How to Stop Cats from Eating Litter and Why

cat eating litter

For a number of reasons, cats may ingest litter and other unwanted stuff. Pica, or eating things other than food, is the term used to describe this activity.

Pica can have a number of reasons, including a mother leaving her kittens, which might show up as nursing behavior. All kinds of things, including plastic, cloth, string, paper, dirt, and even litter, might be the focus of cats who have pica.

Some forms of pica may be relatively harmless or annoying—such as licking plastic bags—but eating non-food substances can cause intestinal blockages. Also, it can be a sign of an illness.

Why Do Cats Eat Litter?

It can be a health or behavior problem if your cat or kitten is eating the litter. Bring your cat to the doctor straight away if you think there may be a health problem, especially if the behavior just started.

Some kittens may eat litter purely out of curiosity and will grow out of the behavior with close monitoring.

Anemia

Eating litter might be a symptom that your cat is ill; anemia is one illness where this indicator may be present in an afflicted cat. Lack of hemoglobin and red blood cells results in anemia. Owners of cats should look for pale, white, or blue gums. A lack of iron, trace minerals, vitamins, or vital fatty acids can cause anemia.

Additionally, if your cat is anemic, the anemia may be a symptom of parasites, renal illness, bone marrow disease, or the feline virus (FeLV), in addition to other conditions.

Following a routine examination, your veterinarian will likely advise blood tests, including a complete blood count (CBC) and urine. These tests will identify any underlying disorders and determine whether the cat is anemic.

Nutritional Deficiencies

If your cat isn't receiving enough nourishment from its food, it can start eating litter. This can happen if your cat is not consuming a food that is appropriately balanced, but it can also happen if your cat's digestive system is not correctly absorbing nutrients. If a nutritional deficit is suspected, a veterinarian or a veterinary nutritionist can advise you on the best course of action.

Curious Kittens

It's advised to wait to use clumping litter on kittens until they are older since kittens could ingest litter out of curiosity. An intestinal obstruction might result from consuming clumping litter. Use a non-toxic litter, and keep an eye on usage. If you see that your kitten is consuming litter, take it out of the litter box, but only after it has used the toilet.

Adult cats may also snack on litter if the type of litter has been changed recently, for instance, to a wheat- or corn-based litter.

How to Stop Your Cat From Eating Litter

Once your cat has been given the all-clear, you may focus on getting him to stop eating the litter. Litter comes in a variety of forms, including clay, clumping (scented and unscented), maize, wheat, and paper-based litter. Try another if your cat is only eating one sort.

  • Your cat may be bored. If you see it eating litter, redirect the behavior with play. Toss a crinkle ball or toy mouse, or dangle a fishing pole toy and lure him away from the box.
  • Reevaluate your cat's diet.

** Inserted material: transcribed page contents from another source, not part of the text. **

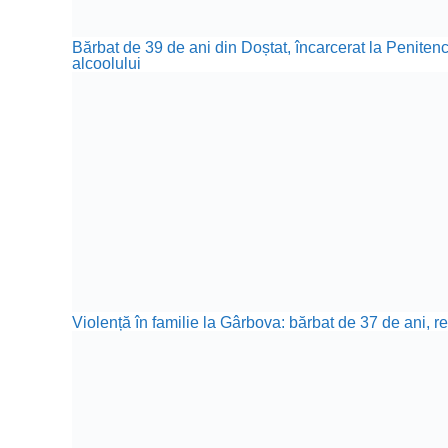
Bărbat de 39 de ani din Doștat, încarcerat la Penite
alcoolului
Violență în familie la Gârbova: bărbat de 37 de ani, re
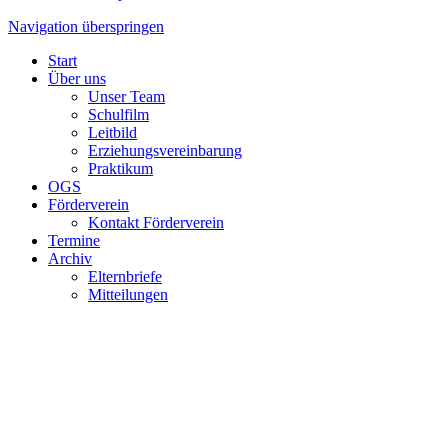
Navigation überspringen
Start
Über uns
Unser Team
Schulfilm
Leitbild
Erziehungsvereinbarung
Praktikum
OGS
Förderverein
Kontakt Förderverein
Termine
Archiv
Elternbriefe
Mitteilungen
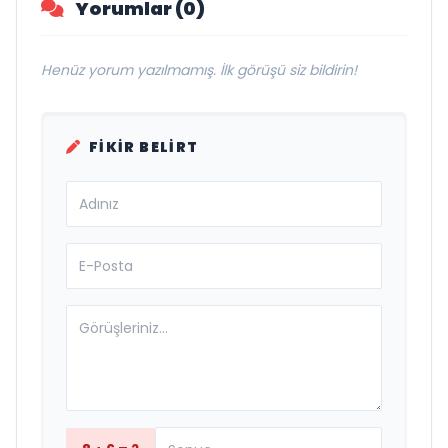
Yorumlar (0)
Henüz yorum yazılmamış. İlk görüşü siz bildirin!
FIKIR BELIRT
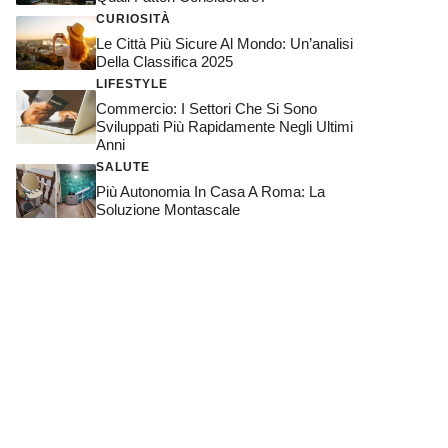
CURIOSITÀ
Le Città Più Sicure Al Mondo: Un’analisi
Della Classifica 2025
LIFESTYLE
Commercio: I Settori Che Si Sono
Sviluppati Più Rapidamente Negli Ultimi
Anni
SALUTE
Più Autonomia In Casa A Roma: La
Soluzione Montascale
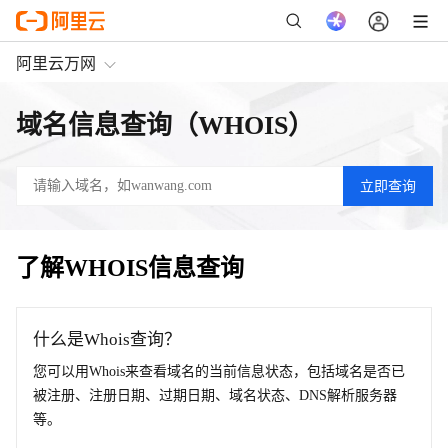
阿里云万网
域名信息查询（WHOIS）
了解WHOIS信息查询
什么是Whois查询？
您可以用Whois来查看域名的当前信息状态，包括域名是否已
被注册、注册日期、过期日期、域名状态、DNS解析服务器
等。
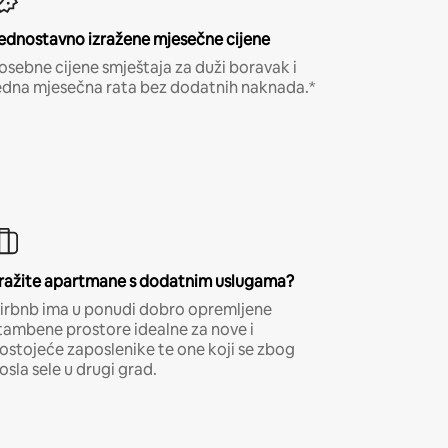
ednostavno izražene mjesečne cijene
osebne cijene smještaja za duži boravak i
edna mjesečna rata bez dodatnih naknada.*
ražite apartmane s dodatnim uslugama?
irbnb ima u ponudi dobro opremljene
tambene prostore idealne za nove i
ostojeće zaposlenike te one koji se zbog
osla sele u drugi grad.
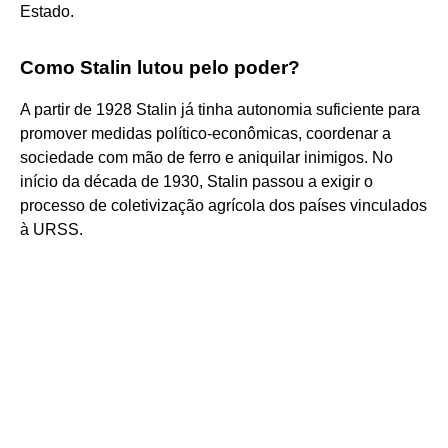
Estado.
Como Stalin lutou pelo poder?
A partir de 1928 Stalin já tinha autonomia suficiente para
promover medidas político-econômicas, coordenar a
sociedade com mão de ferro e aniquilar inimigos. No
início da década de 1930, Stalin passou a exigir o
processo de coletivização agrícola dos países vinculados
à URSS.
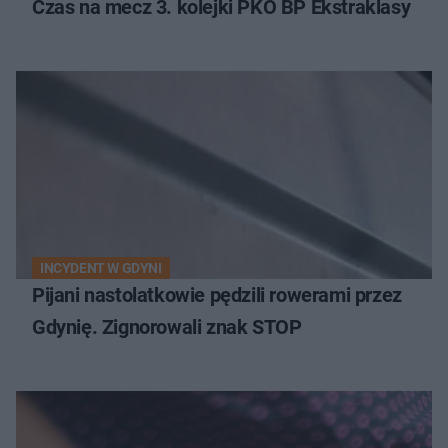
Czas na mecz 3. kolejki PKO BP Ekstraklasy
INCYDENT W GDYNI
Pijani nastolatkowie pędzili rowerami przez
Gdynię. Zignorowali znak STOP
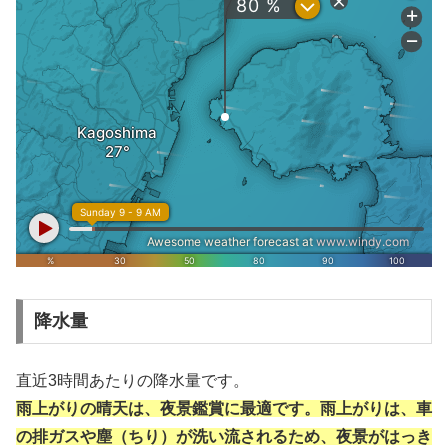
降水量
直近3時間あたりの降水量です。
雨上がりの晴天は、夜景鑑賞に最適です。雨上がりは、車
の排ガスや塵（ちり）が洗い流されるため、夜景がはっき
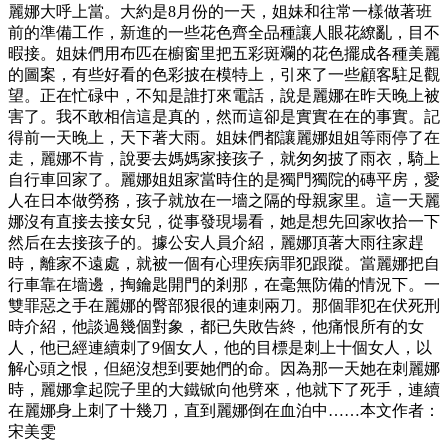
麗娜大呼上當。大約是8月份的一天，姐妹和往常一樣做著班
前的準備工作，新進的一些花色齊全品種讓人眼花繚亂，目不
暇接。姐妹們用布匹在櫥窗里把五彩斑斕的花色擺成各種美麗
的圖案，有些好看的色彩披在模特上，引來了一些顧客駐足觀
望。正在忙碌中，不知是誰打來電話，說是麗娜在昨天晚上被
害了。我不敢相信這是真的，然而這卻是實實在在的事實。記
得前一天晚上，天下著大雨。姐妹們都讓麗娜姐姐等雨停了在
走，麗娜不肯，說要去媽媽家接孩子，就匆匆披了雨衣，騎上
自行車回家了。麗娜姐姐家當時住的是獨門獨院的磚平房，愛
人在日本做勞務，孩子就放在一墻之隔的母親家里。這一天麗
娜沒有直接去接女兒，從事發現場看，她是想先回家收拾一下
然后在去接孩子的。據公安人員介紹，麗娜頂著大雨往家趕
時，離家不遠處，就被一個有心理疾病罪犯跟蹤。當麗娜把自
行車靠在墻邊，掏鑰匙開門的剎那，在毫無防備的情況下。一
雙罪惡之手在麗娜的臀部狠很的連刺兩刀。那個罪犯在伏死刑
時介紹，他談過幾個對象，都已失敗告終，他痛恨所有的女
人，他已經連續刺了9個女人，他的目標是刺上十個女人，以
解心頭之恨，但絕沒想到要她們的命。因為那一天她在刺麗娜
時，麗娜拿起院子里的大鐵锨向他劈來，他就下了死手，連續
在麗娜身上刺了十幾刀，直到麗娜倒在血泊中……本文作者：
宋美雯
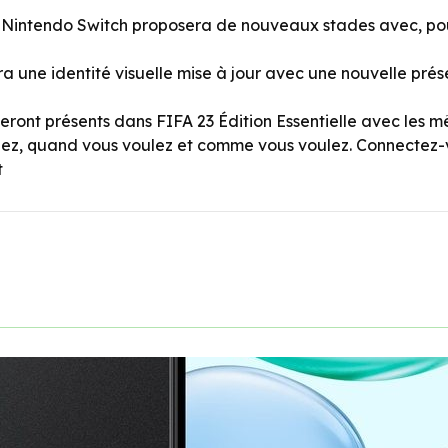
r Nintendo Switch proposera de nouveaux stades avec, pour
ra une identité visuelle mise à jour avec une nouvelle prés
seront présents dans FIFA 23 Édition Essentielle avec les m
ez, quand vous voulez et comme vous voulez. Connectez-vou
t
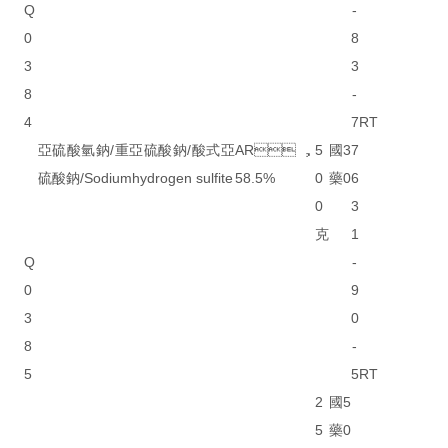
Q
-
0
8
3
3
8
-
4
7
RT
亞硫酸氫鈉/重亞硫酸鈉/酸式亞
AR，
5
國
3
7
硫酸鈉/Sodiumhydrogen sulfite
58.5%
0
藥
0
6
0
3
克
1
Q
-
0
9
3
0
8
-
5
5
RT
2
國
5
5
藥
0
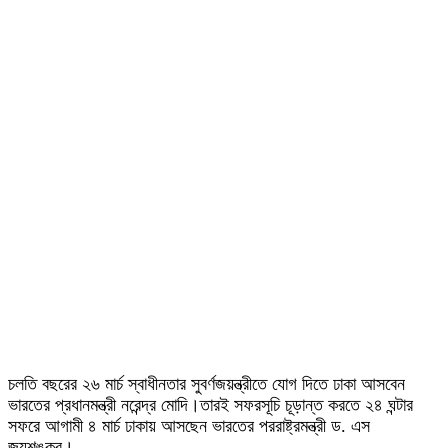
চলতি বছরের ২৬ মার্চ স্বাধীনতার সুবর্ণজয়ন্ত্রীতে যোগ দিতে ঢাকা আসবেন
ভারতের প্রধানমন্ত্রী নরেন্দ্র মোদি।তারই সফরসূচি চূড়ান্ত করতে ২৪ ঘন্টার
সফরে আগামী ৪ মার্চ ঢাকায় আসছেন ভারতের পররাষ্ট্রমন্ত্রী ড. এস
জয়শঙ্কর।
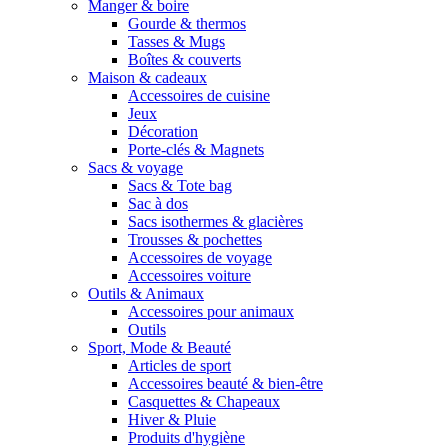
Manger & boire
Gourde & thermos
Tasses & Mugs
Boîtes & couverts
Maison & cadeaux
Accessoires de cuisine
Jeux
Décoration
Porte-clés & Magnets
Sacs & voyage
Sacs & Tote bag
Sac à dos
Sacs isothermes & glacières
Trousses & pochettes
Accessoires de voyage
Accessoires voiture
Outils & Animaux
Accessoires pour animaux
Outils
Sport, Mode & Beauté
Articles de sport
Accessoires beauté & bien-être
Casquettes & Chapeaux
Hiver & Pluie
Produits d'hygiène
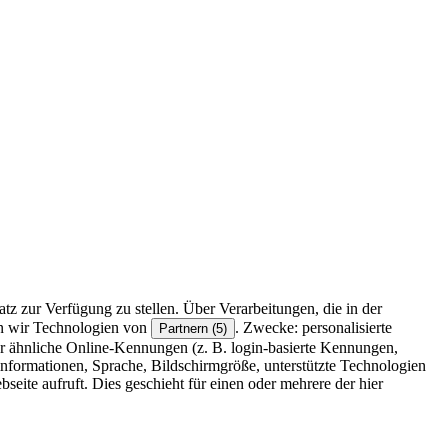
z zur Verfügung zu stellen. Über Verarbeitungen, die in der
en wir Technologien von
. Zwecke: personalisierte
Partnern (5)
r ähnliche Online-Kennungen (z. B. login-basierte Kennungen,
formationen, Sprache, Bildschirmgröße, unterstützte Technologien
eite aufruft. Dies geschieht für einen oder mehrere der hier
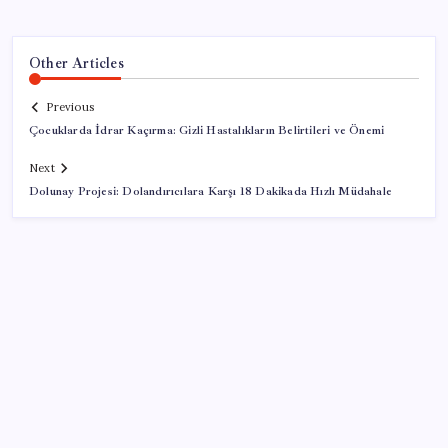
Other Articles
Previous
Çocuklarda İdrar Kaçırma: Gizli Hastalıkların Belirtileri ve Önemi
Next
Dolunay Projesi: Dolandırıcılara Karşı 18 Dakikada Hızlı Müdahale
SON YAZILAR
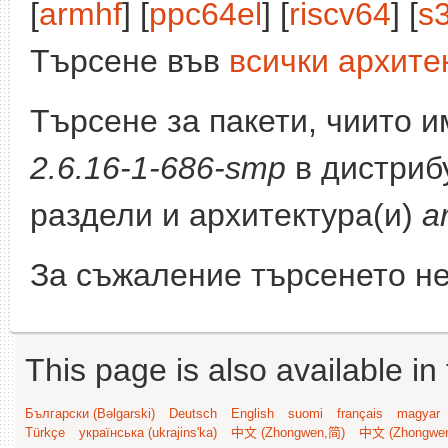
[
armhf
] [
ppc64el
] [
riscv64
] [
s
Търсене във
всички архите
Търсене за пакети, чиито 
2.6.16-1-686-smp
в дистриб
раздели и архитектура(и)
a
За съжаление търсенето не
This page is also available in
Български (Bəlgarski)
Deutsch
English
suomi
français
magyar
Türkçe
українська (ukrajins'ka)
中文 (Zhongwen,简)
中文 (Zhongwe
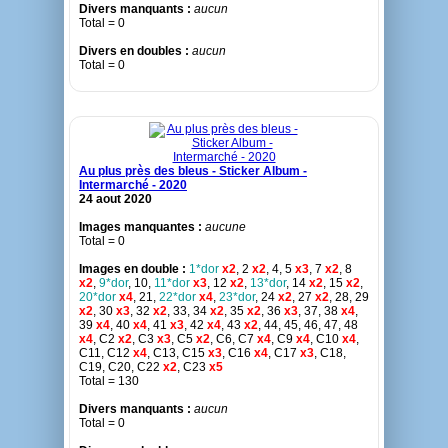
Divers manquants :
aucun
Total = 0
Divers en doubles :
aucun
Total = 0
Au plus près des bleus - Sticker Album -
Intermarché - 2020
24 aout 2020
Images manquantes :
aucune
Total = 0
Images en double :
1*dor
x2
, 2
x2
, 4, 5
x3
, 7
x2
, 8
x2
,
9*dor
, 10,
11*dor
x3
, 12
x2
,
13*dor
, 14
x2
, 15
x2
,
20*dor
x4
, 21,
22*dor
x4
,
23*dor
, 24
x2
, 27
x2
, 28, 29
x2
, 30
x3
, 32
x2
, 33, 34
x2
, 35
x2
, 36
x3
, 37, 38
x4
,
39
x4
, 40
x4
, 41
x3
, 42
x4
, 43
x2
, 44, 45, 46, 47, 48
x4
, C2
x2
, C3
x3
, C5
x2
, C6, C7
x4
, C9
x4
, C10
x4
,
C11, C12
x4
, C13, C15
x3
, C16
x4
, C17
x3
, C18,
C19, C20, C22
x2
, C23
x5
Total = 130
Divers manquants :
aucun
Total = 0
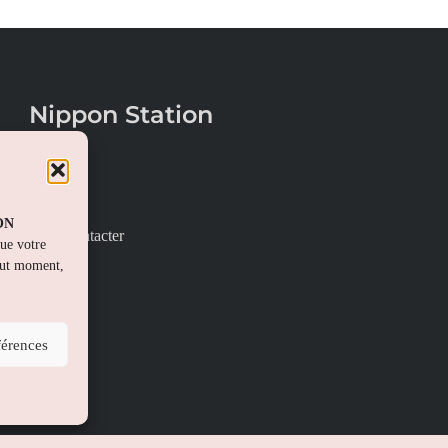
Nippon Station
À propos
FAQs
PON
Nous contacter
que votre
out moment,
férences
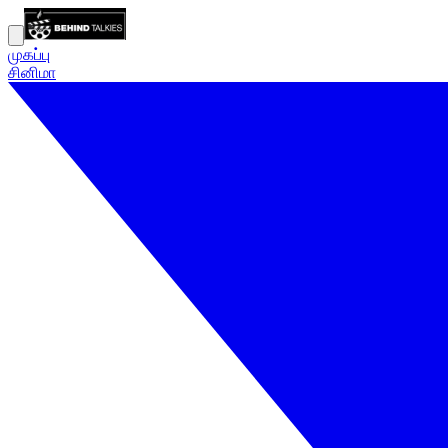
முகப்பு
சினிமா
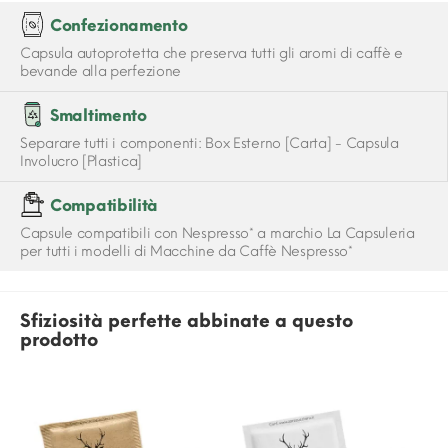
Confezionamento
Capsula autoprotetta che preserva tutti gli aromi di caffè e
bevande alla perfezione
Smaltimento
Separare tutti i componenti: Box Esterno [Carta] - Capsula
Involucro [Plastica]
Compatibilità
Capsule compatibili con Nespresso* a marchio La Capsuleria
per tutti i modelli di Macchine da Caffè Nespresso*
Sfiziosità perfette abbinate a questo
prodotto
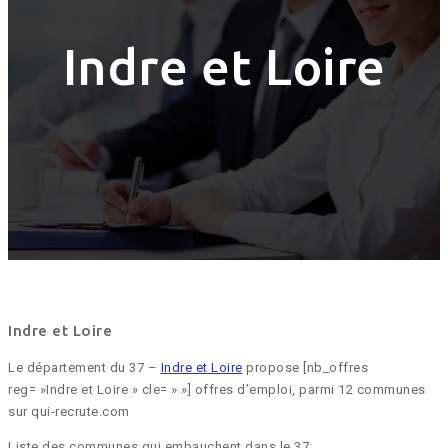
Indre et Loire
Indre et Loire
Le département du 37 –
Indre et Loire
propose [nb_offres
reg= »Indre et Loire » cle= » »] offres d’emploi, parmi 12 communes
sur qui-recrute.com
Liste des communes qui embauchent dans le 37:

Upgrade the food you're feeding, especially if it's a supermarket-grade dry food. Many high-quality food options are more nutritionally complete.
  • Enhance your cat's natural prey behavior. In addition to ramping up playtime, look into food puzzle toys, which encourage natural foraging behavior. There are many ways to make your own using common household items, as well as different models available in pet stores. Puzzle toys are fun ways for your cat to work to get its food, thus distracting it from undesirable behavior.
  • Try offering a pot of cat grass. Again, this is a distraction from the litter and gives your cat something else to chew on. And don't forget that happy cat standby—. You can grow your own and offer it fresh, sprinkle it on scratchers, or buy catnip-filled toys.